**TASK DIRECTIONS:** When you reach the line containing "Co-bed: Como Escolher", repeat that line and each one after it exactly until the records end, leaving out pictures.
********
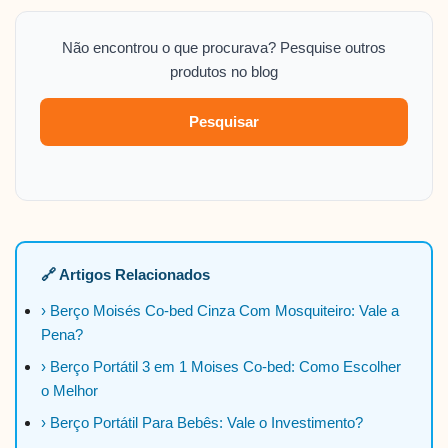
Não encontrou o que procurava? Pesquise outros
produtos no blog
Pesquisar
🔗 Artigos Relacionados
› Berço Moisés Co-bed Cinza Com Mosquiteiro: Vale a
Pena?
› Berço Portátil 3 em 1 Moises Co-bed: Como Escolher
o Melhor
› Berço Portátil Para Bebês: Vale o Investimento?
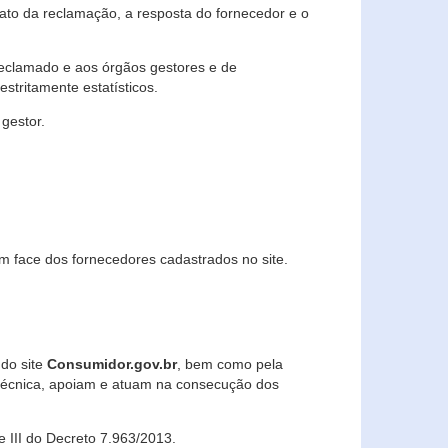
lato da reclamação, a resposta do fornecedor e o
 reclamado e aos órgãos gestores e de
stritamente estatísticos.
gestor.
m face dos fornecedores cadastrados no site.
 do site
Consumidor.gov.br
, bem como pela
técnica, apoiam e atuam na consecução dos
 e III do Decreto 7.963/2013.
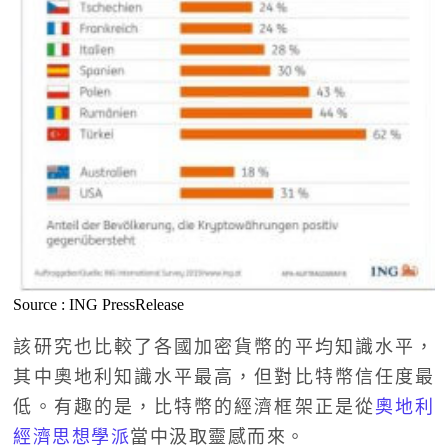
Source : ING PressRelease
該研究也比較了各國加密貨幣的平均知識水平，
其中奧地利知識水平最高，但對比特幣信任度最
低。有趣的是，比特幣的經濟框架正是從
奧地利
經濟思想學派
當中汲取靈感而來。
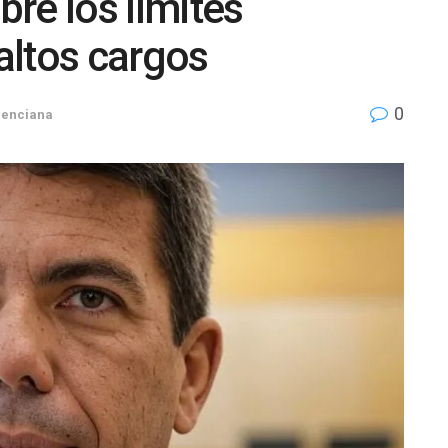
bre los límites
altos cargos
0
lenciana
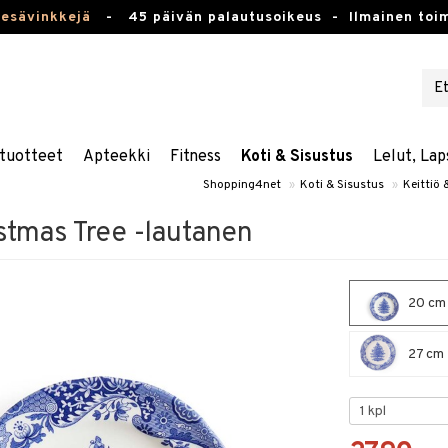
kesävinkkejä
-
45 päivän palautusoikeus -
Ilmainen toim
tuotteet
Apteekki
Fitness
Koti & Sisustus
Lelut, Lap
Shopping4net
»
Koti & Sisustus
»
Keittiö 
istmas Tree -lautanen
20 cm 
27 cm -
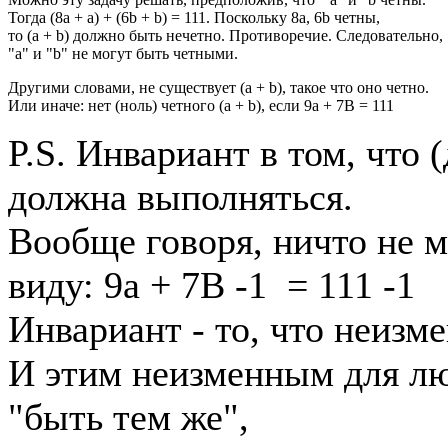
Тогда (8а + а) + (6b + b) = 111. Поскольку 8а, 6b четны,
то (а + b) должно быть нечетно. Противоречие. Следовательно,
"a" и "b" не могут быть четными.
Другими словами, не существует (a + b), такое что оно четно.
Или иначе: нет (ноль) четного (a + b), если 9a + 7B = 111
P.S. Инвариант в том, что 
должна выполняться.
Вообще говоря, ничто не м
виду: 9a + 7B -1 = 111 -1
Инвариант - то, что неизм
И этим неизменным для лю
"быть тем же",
********
**RESULT FOR THIS TASK:**
› Berço Portátil 3 em 1 Moises Co-bed: Como Escolher
o Melhor
› Berço Portátil Para Bebês: Vale o Investimento?
lato da reclamação, a resposta do fornecedor e o
 reclamado e aos órgãos gestores e de
stritamente estatísticos.
gestor.
m face dos fornecedores cadastrados no site.
 do site
Consumidor.gov.br
, bem como pela
técnica, apoiam e atuam na consecução dos
 e III do Decreto 7.963/2013.
Source : ING PressRelease
該研究也比較了各國加密貨幣的平均知識水平，
其中奧地利知識水平最高，但對比特幣信任度最
低。有趣的是，比特幣的經濟框架正是從
奧地利
經濟思想學派
當中汲取靈感而來。
bre los límites
altos cargos
0
lenciana
kesävinkkejä
-
45 päivän palautusoikeus -
Ilmainen toim
tuotteet
Apteekki
Fitness
Koti & Sisustus
Lelut, Lap
Shopping4net
»
Koti & Sisustus
»
Keittiö 
istmas Tree -lautanen
20 cm 
27 cm -
Тогда (8а + а) + (6b + b) = 111. Поскольку 8а, 6b четны,
то (а + b) должно быть нечетно. Противоречие. Следовательно,
"a" и "b" не могут быть четными.
Другими словами, не существует (a + b), такое что оно четно.
Или иначе: нет (ноль) четного (a + b), если 9a + 7B = 111
P.S. Инвариант в том, что 
должна выполняться.
Вообще говоря, ничто не м
виду: 9a + 7B -1 = 111 -1
Инвариант - то, что неизм
И этим неизменным для лю
"быть тем же",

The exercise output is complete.